Humanbeast / Glasser / Jenny Hval

Vielleicht hätten Humanbeast weitaus mehr Beachtung erhalten als dieses Bisschen, wenn irgendwer einfach "Neues Cold-Cave-Album" auf die Platte geschrieben und sie in den Matador- oder Sacred-Bones-Promostapel geschmuggelt hätte. Ich hätte aber auch niemals vermutet, dass ein queeres Noise-Duo auf Load eines der feinsten Synthpop-Alben des Jahres rausbringen würde, das obendrein weniger noisig als ein typischer Crystal-Castles-Song ist. Vielmehr kommen die Melodien mit sauberen Konturen, Digi-Knistern und Rauschoszillationen werden zu Spannungs- und Dramatikführung eingesetzt, die wahre Offenbarung ist aber der trotz/mit EBM-Ausdruckslosigkeit und passgenauem Harpyiensopran bestimmt auftretende Gesang.

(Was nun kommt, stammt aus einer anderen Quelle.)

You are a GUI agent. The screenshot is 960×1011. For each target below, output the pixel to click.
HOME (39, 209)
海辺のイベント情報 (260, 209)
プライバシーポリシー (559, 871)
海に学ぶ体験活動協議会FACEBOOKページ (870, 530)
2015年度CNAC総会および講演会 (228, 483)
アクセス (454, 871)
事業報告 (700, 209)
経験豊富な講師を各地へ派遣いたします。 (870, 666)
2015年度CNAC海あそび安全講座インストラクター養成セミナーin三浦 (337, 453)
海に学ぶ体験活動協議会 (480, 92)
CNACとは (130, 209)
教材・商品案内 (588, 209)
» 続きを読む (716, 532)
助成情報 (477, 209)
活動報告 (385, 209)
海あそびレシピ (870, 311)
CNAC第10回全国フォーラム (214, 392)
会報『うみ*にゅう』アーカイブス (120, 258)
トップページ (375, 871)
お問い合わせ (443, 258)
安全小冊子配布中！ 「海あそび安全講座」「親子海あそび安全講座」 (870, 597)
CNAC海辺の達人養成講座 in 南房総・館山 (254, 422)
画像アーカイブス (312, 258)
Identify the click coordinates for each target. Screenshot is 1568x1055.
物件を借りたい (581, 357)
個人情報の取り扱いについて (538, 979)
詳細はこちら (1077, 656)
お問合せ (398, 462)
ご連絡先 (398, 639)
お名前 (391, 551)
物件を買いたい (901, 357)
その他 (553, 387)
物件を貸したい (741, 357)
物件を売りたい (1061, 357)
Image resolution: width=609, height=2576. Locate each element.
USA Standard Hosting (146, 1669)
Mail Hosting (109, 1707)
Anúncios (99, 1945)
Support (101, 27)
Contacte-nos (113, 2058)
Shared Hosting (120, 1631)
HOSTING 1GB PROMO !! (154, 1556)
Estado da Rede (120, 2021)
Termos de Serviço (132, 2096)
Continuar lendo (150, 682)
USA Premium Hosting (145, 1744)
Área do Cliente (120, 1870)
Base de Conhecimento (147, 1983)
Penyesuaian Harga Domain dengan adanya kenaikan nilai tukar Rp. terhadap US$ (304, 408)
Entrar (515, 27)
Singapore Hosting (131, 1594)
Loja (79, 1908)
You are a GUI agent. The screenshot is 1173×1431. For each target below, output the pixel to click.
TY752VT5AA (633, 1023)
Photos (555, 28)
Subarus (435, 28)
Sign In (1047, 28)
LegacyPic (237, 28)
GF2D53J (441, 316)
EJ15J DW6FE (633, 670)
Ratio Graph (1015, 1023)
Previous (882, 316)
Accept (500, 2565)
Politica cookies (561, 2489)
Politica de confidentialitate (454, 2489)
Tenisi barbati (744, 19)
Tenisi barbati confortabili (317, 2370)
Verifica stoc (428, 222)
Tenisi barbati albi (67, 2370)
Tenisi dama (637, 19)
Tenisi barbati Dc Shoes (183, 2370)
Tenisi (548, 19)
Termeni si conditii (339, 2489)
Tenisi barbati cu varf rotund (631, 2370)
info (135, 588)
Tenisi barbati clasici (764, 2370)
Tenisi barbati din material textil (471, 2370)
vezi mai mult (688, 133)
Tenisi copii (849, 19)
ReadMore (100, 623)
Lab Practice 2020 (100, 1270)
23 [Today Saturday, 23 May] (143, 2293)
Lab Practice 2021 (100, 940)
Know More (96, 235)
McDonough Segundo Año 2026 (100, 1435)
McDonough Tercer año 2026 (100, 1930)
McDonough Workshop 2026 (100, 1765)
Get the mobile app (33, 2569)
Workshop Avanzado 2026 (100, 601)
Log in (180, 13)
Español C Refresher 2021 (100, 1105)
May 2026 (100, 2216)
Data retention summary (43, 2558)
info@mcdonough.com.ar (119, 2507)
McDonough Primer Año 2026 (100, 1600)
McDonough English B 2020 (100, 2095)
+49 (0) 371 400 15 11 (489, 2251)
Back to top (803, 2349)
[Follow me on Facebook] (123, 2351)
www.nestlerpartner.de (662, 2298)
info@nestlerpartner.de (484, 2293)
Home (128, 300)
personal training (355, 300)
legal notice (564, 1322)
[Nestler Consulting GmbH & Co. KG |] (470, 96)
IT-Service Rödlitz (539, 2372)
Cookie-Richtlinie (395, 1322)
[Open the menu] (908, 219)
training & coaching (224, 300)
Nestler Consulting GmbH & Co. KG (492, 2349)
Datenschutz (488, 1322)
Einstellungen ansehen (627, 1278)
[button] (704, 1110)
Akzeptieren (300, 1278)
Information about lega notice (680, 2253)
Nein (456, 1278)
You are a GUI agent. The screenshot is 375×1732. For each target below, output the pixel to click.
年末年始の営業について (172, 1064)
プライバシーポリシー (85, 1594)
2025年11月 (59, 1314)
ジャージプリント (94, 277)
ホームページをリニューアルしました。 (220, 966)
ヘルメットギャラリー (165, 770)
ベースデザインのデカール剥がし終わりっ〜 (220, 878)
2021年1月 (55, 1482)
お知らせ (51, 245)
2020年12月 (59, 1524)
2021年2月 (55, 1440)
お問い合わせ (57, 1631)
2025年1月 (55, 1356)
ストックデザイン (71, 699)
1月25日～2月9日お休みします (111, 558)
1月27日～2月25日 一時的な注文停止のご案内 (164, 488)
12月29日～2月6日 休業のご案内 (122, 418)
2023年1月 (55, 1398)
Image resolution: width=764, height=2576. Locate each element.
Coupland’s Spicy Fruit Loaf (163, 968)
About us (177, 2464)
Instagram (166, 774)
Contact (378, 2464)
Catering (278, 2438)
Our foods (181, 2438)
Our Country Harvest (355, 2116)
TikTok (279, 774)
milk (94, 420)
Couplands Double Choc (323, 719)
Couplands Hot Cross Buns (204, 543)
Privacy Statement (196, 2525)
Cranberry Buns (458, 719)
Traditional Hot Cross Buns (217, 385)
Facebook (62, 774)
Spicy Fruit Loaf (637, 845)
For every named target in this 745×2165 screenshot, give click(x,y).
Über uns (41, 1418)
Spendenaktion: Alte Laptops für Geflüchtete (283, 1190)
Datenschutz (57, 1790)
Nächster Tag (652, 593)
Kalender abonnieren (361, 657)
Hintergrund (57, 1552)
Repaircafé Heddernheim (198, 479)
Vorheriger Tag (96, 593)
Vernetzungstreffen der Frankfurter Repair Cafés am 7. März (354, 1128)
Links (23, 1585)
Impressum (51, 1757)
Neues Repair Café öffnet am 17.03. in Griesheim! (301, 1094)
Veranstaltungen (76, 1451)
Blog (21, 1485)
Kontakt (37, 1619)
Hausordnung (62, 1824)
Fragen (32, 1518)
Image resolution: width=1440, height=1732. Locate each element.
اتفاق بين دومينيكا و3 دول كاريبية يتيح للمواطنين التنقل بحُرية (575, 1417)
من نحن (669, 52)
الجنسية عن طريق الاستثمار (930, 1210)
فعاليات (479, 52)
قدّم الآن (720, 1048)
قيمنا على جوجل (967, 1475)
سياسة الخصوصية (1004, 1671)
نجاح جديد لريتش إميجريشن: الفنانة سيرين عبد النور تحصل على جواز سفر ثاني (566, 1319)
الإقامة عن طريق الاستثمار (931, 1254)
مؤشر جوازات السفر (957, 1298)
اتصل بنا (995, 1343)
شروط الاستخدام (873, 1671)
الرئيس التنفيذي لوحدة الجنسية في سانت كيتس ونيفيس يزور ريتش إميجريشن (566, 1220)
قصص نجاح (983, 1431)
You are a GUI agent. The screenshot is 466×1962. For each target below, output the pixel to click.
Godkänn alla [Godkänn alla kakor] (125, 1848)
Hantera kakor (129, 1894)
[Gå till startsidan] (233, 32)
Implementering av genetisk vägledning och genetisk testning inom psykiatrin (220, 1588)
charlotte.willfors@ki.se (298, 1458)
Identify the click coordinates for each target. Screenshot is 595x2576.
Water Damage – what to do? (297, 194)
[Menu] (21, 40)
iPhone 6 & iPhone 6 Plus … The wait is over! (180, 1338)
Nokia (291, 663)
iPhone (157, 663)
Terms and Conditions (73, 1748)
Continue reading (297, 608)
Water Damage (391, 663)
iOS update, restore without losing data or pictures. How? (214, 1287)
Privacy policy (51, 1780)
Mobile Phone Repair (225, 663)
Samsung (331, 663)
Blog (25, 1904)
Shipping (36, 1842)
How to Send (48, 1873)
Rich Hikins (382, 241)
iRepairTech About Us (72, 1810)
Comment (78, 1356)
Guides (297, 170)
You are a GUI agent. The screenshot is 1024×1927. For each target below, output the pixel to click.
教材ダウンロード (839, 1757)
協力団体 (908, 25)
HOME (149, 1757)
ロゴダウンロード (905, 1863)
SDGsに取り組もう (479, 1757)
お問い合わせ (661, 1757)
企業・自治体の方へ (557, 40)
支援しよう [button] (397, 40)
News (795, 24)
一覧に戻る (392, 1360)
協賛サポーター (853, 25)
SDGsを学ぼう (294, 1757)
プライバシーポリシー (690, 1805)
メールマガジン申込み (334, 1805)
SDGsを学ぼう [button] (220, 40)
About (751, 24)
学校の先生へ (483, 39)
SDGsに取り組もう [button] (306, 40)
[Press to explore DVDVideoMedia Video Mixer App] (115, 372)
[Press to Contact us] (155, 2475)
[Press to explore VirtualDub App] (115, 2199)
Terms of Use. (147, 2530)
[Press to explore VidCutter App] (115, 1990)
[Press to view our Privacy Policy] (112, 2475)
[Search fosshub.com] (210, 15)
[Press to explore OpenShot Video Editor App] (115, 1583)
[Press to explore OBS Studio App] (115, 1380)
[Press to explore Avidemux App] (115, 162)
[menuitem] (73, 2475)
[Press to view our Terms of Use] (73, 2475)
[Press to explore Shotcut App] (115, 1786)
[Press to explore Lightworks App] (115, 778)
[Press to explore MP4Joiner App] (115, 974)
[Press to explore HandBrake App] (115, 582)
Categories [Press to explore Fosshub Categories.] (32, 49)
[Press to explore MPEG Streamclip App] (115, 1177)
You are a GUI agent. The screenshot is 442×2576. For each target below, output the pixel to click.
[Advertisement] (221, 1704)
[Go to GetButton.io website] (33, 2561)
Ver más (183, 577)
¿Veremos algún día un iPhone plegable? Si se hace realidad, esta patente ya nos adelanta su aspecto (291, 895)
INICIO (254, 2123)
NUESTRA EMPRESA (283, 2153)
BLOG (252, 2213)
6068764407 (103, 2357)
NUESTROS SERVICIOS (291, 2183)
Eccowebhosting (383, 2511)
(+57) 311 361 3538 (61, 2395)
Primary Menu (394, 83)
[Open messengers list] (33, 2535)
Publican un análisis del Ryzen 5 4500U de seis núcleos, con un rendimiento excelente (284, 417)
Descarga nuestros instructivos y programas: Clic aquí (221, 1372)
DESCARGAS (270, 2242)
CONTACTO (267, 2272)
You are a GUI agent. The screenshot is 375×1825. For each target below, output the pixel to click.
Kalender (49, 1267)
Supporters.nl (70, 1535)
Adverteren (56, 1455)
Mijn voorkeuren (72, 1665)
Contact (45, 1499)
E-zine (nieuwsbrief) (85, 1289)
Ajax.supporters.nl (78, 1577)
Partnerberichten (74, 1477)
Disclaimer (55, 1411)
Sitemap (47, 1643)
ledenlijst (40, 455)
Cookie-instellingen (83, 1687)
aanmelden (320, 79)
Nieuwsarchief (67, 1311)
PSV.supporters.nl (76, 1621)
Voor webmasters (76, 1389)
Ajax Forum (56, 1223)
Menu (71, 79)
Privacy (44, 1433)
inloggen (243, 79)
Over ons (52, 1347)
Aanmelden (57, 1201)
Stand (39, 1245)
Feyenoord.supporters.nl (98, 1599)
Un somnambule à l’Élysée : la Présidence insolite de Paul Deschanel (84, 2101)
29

[Deezer] Humanbeast - Venus Ejaculates Into The Banquet

Schon auf ihrem Debüt wirkte Cameron Mesirows Musik direkt ihrer Vorstellung erwachsen, mehr als synästhetisch korrespondierende Farben vertonte sie vor allem auch strukturell komplexe Formen. Das durchaus interessante Konzept, dass die Songs eigentlich in beliebiger Reihenfolge gehört werden konnten, führte aber irgendwie in keiner Sequenz so richtig zu einem befriedigenden Hörerlebnis. Mehr gefiel mir die bloße Andeutung einer Ringform auf Interiors, dessen erster Song direkt wieder auf den letzten folgen kann. Glassers Albumkonzept über Architektur und räumliche Erfahrung ist diesmal mehr auf die Textebene beschränkt, während die im Detail weiterhin faszinierende Formen enthaltenden Arrangements zugleich zu konventionelleren Songformaten führen - nur auf die Gefahr hin, dass das Album anfangs oberflächlich weniger zu bieten hat. Aber dafür gibt's ja Kopfhörer.

[Stream] Glasser - Interiors

Mit ratlosem Schulterzucken wird man selbst auf rein musikalischer Ebene ein Album wie Innocence Is Kinky wohl als Experimental- oder Art-Pop etikettieren müssen - ohne "Pop"-Suffix aber sollte man es keinesfalls verhandeln. Songs wie The Seer oder Mephisto in The Water sind mit nur dezenter Verzerrung nahe an der (Drone-)Folk-Eingängigkeit, gerade dass Jenny Hval ihre Stimme aus heiklen Kehlregionen resonieren lässt, die in grundlosem Exzess schnell nerven können, lässt sie zwischen diesen Extremen eine erhabene Eindringlichkeit erlangen.